Problem requirements:
If a line below contains the string "liefde", copy it out.

*** Opening Data for analysis ***

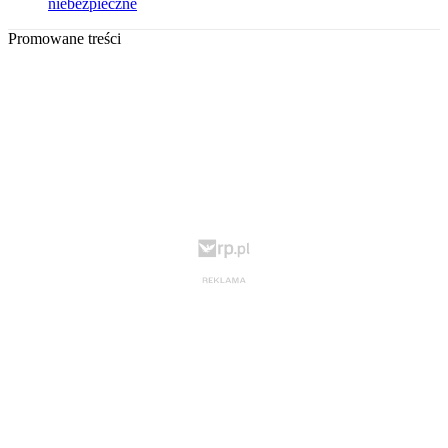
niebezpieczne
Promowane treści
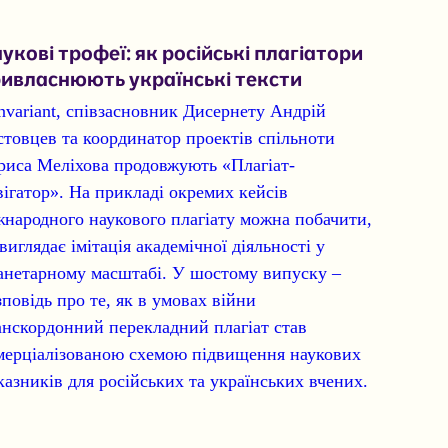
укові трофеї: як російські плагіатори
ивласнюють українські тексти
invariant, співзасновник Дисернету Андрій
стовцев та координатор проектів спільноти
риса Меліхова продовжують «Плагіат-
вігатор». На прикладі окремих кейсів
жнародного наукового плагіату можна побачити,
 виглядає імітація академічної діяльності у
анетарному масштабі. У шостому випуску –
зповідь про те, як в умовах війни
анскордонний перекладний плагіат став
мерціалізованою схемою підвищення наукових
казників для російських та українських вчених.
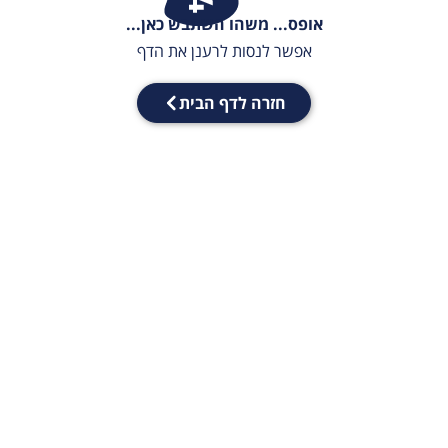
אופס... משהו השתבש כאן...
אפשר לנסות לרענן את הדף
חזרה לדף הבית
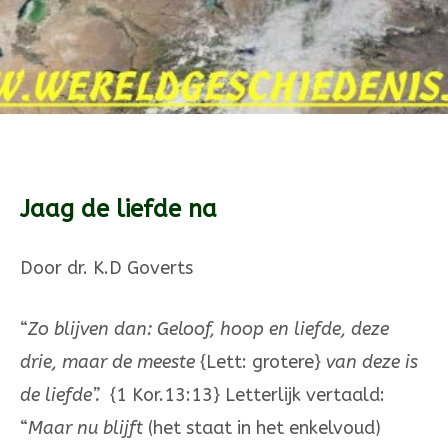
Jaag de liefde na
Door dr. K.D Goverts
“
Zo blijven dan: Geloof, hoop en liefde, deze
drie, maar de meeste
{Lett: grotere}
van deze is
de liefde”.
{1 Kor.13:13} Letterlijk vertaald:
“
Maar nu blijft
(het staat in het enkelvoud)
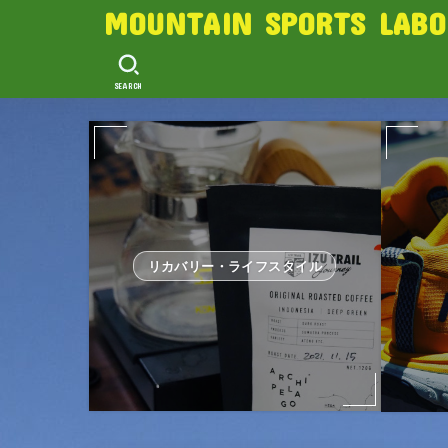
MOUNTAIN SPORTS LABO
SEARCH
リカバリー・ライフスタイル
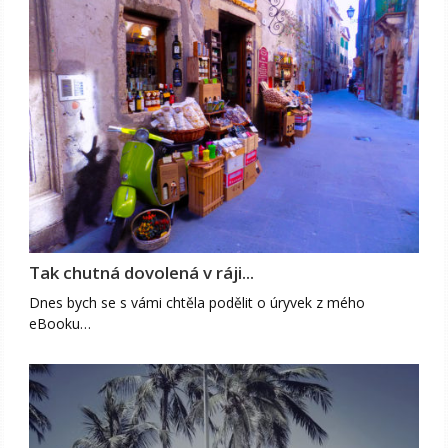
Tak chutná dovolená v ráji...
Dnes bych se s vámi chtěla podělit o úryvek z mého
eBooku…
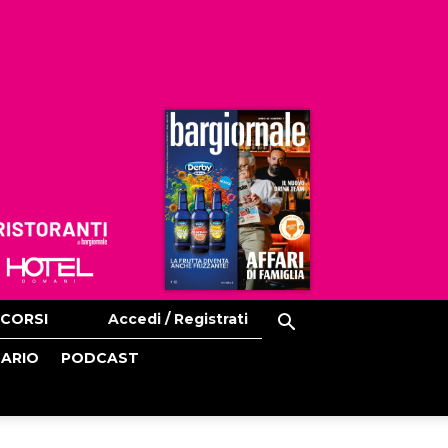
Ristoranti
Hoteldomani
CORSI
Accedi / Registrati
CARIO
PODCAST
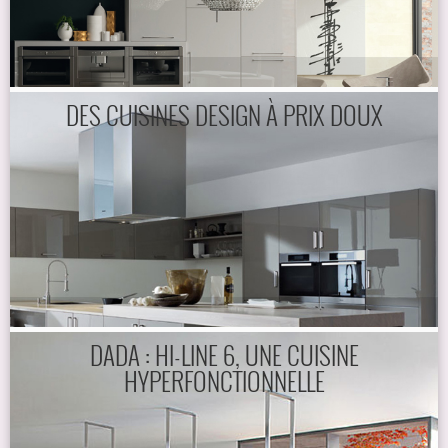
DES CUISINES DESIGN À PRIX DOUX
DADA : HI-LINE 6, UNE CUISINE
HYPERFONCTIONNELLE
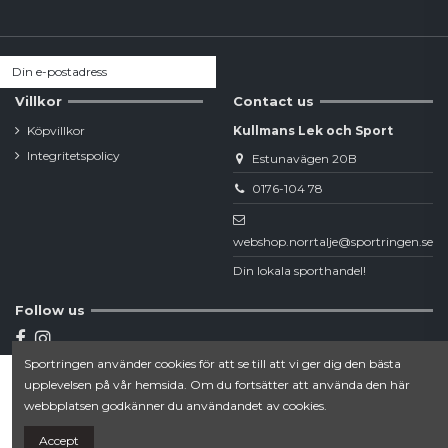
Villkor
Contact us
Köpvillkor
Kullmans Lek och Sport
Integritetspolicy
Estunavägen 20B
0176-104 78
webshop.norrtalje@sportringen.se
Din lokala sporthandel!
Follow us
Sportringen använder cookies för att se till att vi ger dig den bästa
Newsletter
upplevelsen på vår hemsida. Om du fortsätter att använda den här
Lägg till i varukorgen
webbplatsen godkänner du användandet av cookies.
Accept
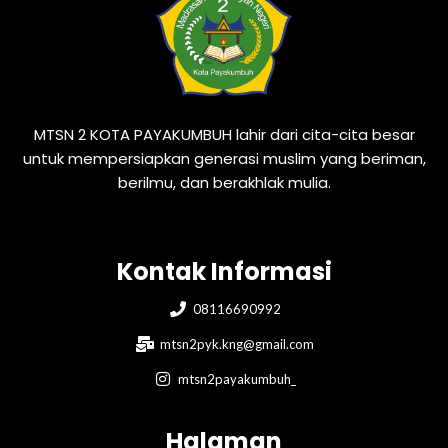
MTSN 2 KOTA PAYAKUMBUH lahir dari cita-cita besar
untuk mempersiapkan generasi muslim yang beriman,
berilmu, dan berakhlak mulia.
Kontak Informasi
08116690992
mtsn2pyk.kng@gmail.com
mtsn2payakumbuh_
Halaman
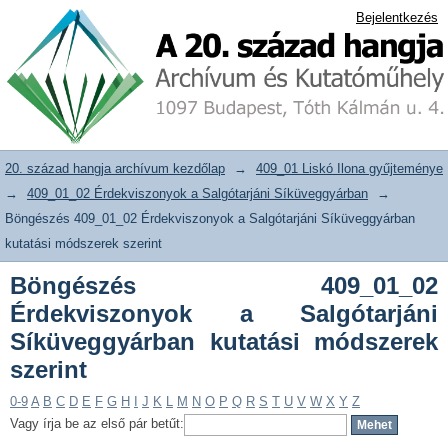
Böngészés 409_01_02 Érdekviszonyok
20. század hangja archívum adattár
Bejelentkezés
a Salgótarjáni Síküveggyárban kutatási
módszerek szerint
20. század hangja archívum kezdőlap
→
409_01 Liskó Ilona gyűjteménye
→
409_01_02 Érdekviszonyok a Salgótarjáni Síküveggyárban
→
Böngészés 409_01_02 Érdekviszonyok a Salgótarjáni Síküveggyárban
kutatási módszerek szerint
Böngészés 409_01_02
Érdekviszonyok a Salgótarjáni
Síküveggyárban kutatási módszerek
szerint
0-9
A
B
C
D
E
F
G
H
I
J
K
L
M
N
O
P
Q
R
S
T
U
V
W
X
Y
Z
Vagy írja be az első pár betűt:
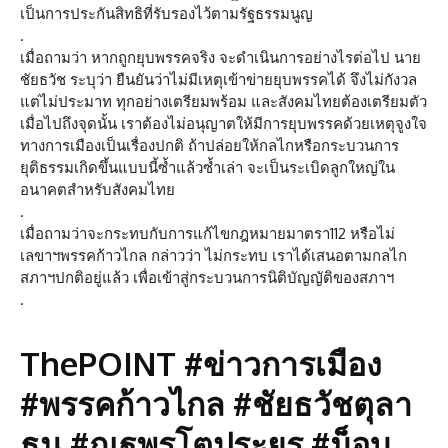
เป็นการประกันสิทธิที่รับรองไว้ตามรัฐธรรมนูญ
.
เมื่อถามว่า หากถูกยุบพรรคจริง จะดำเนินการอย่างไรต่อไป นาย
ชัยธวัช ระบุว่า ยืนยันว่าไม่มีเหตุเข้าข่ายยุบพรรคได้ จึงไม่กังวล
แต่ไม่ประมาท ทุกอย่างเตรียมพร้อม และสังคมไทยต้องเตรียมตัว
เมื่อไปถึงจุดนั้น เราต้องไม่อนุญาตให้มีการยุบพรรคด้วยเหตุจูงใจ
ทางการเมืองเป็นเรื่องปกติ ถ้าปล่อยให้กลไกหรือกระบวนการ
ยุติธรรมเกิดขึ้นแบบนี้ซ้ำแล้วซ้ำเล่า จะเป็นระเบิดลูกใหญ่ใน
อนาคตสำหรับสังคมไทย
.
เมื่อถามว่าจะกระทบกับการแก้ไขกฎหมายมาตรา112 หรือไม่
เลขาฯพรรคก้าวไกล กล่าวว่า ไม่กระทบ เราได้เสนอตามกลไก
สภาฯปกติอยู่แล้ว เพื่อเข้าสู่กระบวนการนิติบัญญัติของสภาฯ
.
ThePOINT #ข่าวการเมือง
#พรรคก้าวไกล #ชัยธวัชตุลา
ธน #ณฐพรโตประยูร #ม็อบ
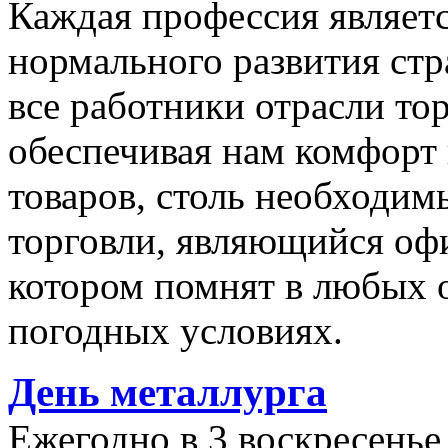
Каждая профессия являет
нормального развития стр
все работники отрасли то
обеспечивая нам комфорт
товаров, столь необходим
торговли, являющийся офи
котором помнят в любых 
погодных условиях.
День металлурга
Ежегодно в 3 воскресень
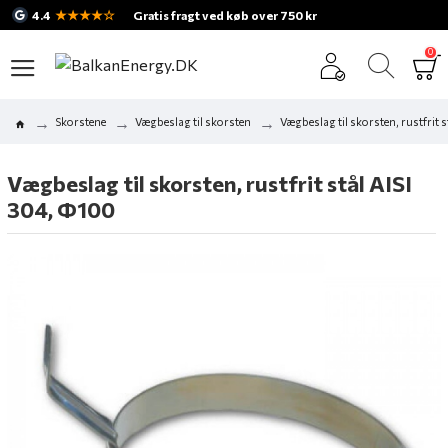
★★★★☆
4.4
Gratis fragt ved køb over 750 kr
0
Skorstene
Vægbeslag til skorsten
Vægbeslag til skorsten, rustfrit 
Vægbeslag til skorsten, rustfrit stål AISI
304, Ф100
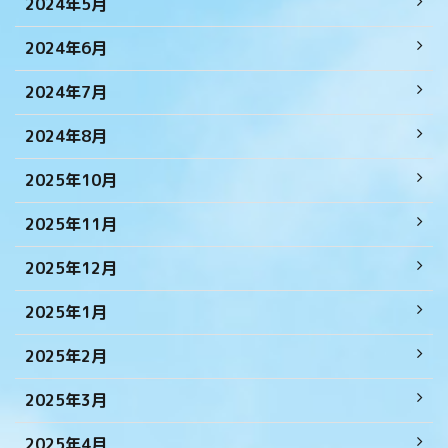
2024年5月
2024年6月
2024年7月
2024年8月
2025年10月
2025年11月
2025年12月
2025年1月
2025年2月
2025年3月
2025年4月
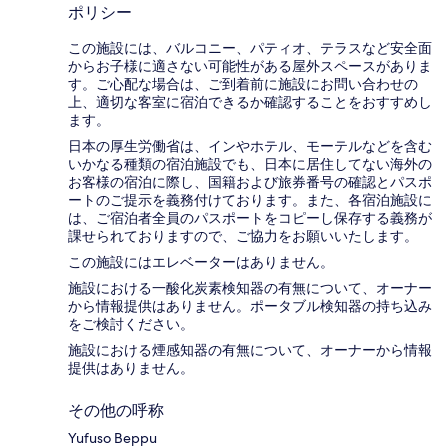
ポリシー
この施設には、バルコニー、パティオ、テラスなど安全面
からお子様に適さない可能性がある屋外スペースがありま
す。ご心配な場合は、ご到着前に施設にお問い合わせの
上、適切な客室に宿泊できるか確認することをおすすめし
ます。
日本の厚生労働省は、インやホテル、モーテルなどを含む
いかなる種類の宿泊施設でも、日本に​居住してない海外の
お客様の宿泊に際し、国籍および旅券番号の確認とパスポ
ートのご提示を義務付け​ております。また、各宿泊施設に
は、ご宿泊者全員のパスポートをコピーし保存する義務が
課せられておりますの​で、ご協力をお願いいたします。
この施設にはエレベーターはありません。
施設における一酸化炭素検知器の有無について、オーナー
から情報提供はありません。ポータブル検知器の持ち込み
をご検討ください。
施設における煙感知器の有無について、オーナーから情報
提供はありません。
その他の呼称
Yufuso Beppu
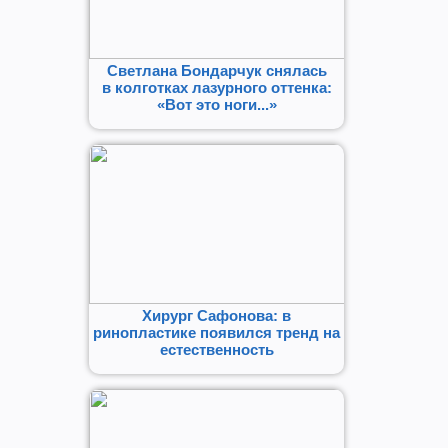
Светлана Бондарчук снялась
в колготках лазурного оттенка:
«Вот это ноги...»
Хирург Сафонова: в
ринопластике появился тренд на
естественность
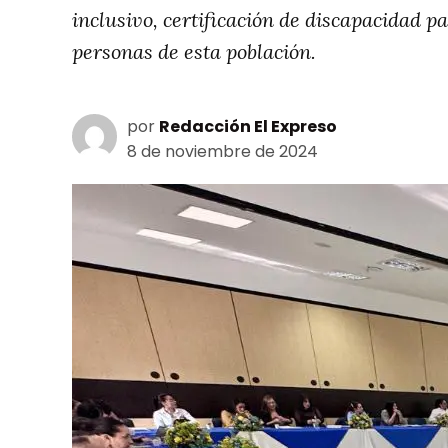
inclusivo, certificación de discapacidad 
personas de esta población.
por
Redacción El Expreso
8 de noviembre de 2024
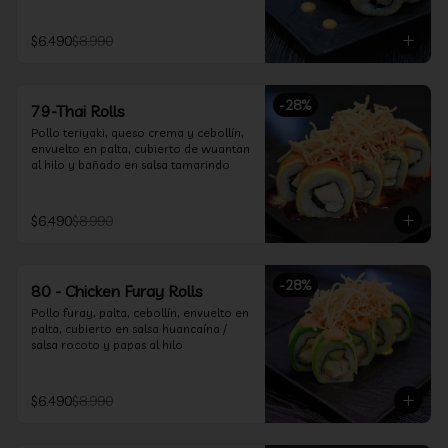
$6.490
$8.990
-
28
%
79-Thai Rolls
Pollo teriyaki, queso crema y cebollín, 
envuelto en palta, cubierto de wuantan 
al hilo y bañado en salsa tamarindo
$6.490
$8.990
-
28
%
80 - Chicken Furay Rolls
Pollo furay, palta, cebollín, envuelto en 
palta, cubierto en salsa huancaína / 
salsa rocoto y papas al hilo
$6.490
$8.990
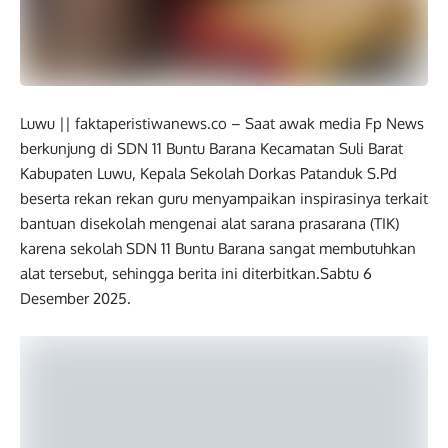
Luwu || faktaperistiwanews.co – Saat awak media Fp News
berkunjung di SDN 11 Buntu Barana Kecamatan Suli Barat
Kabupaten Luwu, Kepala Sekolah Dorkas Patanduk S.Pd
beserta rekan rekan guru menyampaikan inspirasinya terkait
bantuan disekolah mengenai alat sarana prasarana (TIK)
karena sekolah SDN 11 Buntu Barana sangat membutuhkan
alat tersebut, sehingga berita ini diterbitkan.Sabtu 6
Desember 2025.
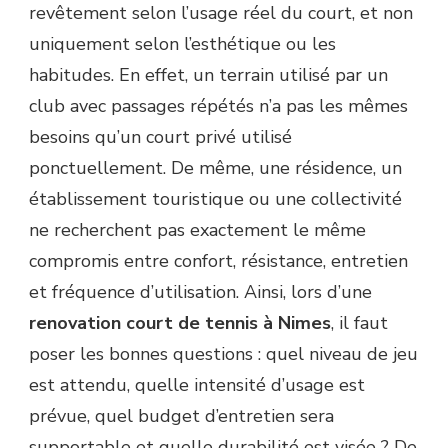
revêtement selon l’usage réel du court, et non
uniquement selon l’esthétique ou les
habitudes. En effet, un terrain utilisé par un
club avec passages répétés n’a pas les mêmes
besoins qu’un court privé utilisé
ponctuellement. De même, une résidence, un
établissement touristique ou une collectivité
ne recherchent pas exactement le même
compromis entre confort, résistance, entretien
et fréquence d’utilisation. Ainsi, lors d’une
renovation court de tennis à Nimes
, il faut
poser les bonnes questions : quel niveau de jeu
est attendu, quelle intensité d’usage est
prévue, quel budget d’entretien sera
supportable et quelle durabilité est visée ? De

*** Closing Data for analysis ***

Solution to the exercise:
Jaag de liefde na
Zo blijven dan: Geloof, hoop en liefde, deze
de liefde”.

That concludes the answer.